*Problem to work on*: Leaving out every picture, output the records below exactly as they are.

Page images and extracted text:
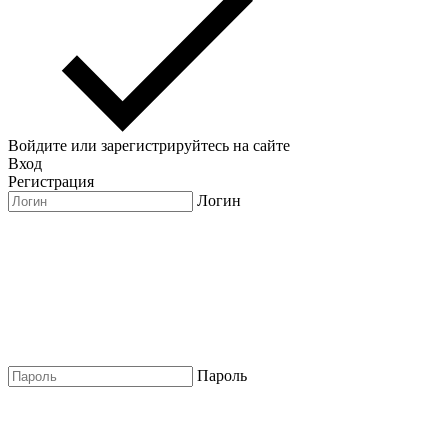
Войдите или зарегистрируйтесь на сайте
Вход
Регистрация
Логин
Пароль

*Response area*:
Войдите или зарегистрируйтесь на сайте
Вход
Регистрация
Логин
Пароль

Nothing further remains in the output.